== Work to complete ==
Each line of the entries that mentions the string "Canyon" needs to be reported.

[Transcribed page contents]
———

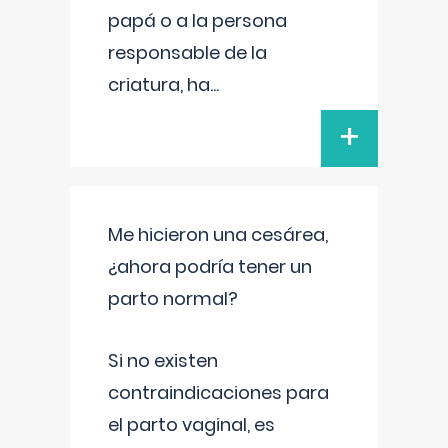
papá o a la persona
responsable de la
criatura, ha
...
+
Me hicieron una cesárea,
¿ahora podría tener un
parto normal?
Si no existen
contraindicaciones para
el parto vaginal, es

———

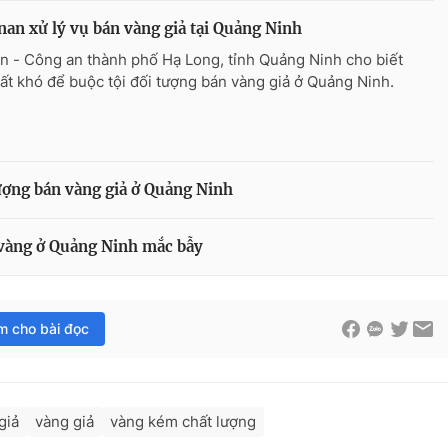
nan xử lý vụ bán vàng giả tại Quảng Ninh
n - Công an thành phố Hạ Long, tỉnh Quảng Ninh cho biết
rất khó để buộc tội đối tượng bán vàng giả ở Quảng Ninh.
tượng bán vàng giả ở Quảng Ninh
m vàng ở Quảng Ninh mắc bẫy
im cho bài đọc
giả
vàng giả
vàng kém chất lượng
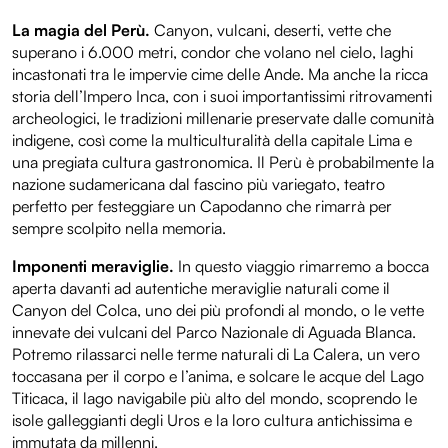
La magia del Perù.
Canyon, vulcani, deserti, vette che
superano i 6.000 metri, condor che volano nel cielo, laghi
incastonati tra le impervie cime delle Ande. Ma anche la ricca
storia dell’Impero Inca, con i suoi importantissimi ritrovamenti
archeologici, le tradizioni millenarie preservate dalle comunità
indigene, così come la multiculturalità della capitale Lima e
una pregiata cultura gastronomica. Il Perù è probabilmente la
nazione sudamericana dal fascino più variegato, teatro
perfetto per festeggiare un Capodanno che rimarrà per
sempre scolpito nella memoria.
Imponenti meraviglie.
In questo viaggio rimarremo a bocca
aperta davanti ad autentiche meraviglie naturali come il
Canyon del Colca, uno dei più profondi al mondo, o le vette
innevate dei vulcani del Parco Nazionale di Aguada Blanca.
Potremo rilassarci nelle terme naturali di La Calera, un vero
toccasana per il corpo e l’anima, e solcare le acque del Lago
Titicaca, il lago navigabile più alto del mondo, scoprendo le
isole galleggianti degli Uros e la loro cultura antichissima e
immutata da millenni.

———

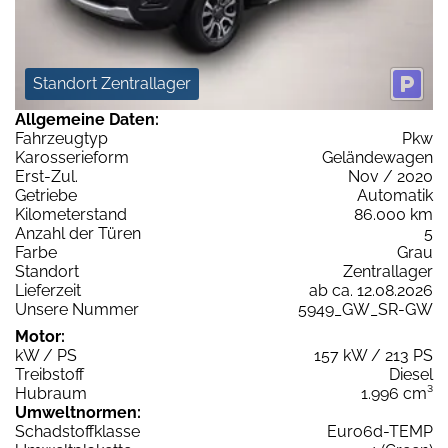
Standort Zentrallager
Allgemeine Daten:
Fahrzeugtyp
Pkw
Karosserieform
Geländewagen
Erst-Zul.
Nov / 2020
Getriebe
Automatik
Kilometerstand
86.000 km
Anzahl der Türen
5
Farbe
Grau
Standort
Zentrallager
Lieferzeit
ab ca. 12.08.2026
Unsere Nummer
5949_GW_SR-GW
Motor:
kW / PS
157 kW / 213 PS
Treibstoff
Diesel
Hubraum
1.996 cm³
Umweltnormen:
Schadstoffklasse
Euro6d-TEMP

———

== Expected answer ==
Canyon, vulcani, deserti, vette che
Canyon del Colca, uno dei più profondi al mondo, o le vette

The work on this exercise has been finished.